SOURCE MATERIAL:
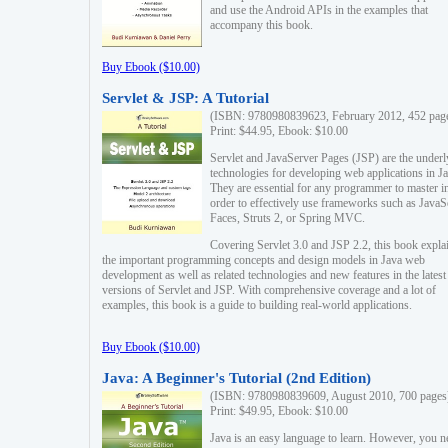
and use the Android APIs in the examples that
accompany this book.
Buy Ebook ($10.00)
Servlet & JSP: A Tutorial
(ISBN: 9780980839623, February 2012, 452 pag
Print: $44.95, Ebook: $10.00
Servlet and JavaServer Pages (JSP) are the underl
technologies for developing web applications in Ja
They are essential for any programmer to master i
order to effectively use frameworks such as JavaS
Faces, Struts 2, or Spring MVC.
Covering Servlet 3.0 and JSP 2.2, this book expla
the important programming concepts and design models in Java web
development as well as related technologies and new features in the latest
versions of Servlet and JSP. With comprehensive coverage and a lot of
examples, this book is a guide to building real-world applications.
Buy Ebook ($10.00)
Java: A Beginner's Tutorial (2nd Edition)
(ISBN: 9780980839609, August 2010, 700 pages
Print: $49.95, Ebook: $10.00
Java is an easy language to learn. However, you n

TASK REQUIREMENTS: From the line containing "Servlet and JavaServer" down to the last line of the records, transcribe every line exactly and add nothing else.

RESULT:
Servlet and JavaServer Pages (JSP) are the underl
technologies for developing web applications in Ja
They are essential for any programmer to master i
order to effectively use frameworks such as JavaS
Faces, Struts 2, or Spring MVC.
Covering Servlet 3.0 and JSP 2.2, this book expla
the important programming concepts and design models in Java web
development as well as related technologies and new features in the latest
versions of Servlet and JSP. With comprehensive coverage and a lot of
examples, this book is a guide to building real-world applications.
Buy Ebook ($10.00)
Java: A Beginner's Tutorial (2nd Edition)
(ISBN: 9780980839609, August 2010, 700 pages
Print: $49.95, Ebook: $10.00
Java is an easy language to learn. However, you n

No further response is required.